■ What is needed
In the records below, the line with "человека. Расчет" opens the range and the line with "добавляются по пор" closes it; print that range exactly and nothing else.

■ Entries supplied
───

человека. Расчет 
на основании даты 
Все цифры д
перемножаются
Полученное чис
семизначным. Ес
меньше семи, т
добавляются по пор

───

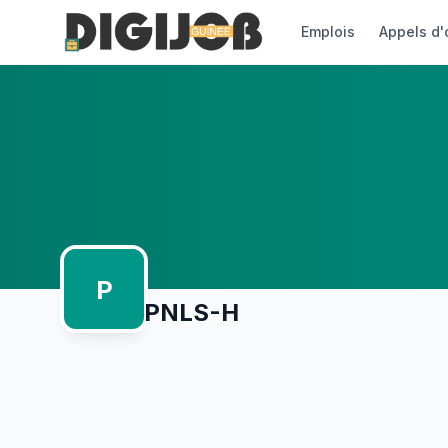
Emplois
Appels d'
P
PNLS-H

───

■ Expected output
человека. Расчет 
на основании даты 
Все цифры д
перемножаются
Полученное чис
семизначным. Ес
меньше семи, т
добавляются по пор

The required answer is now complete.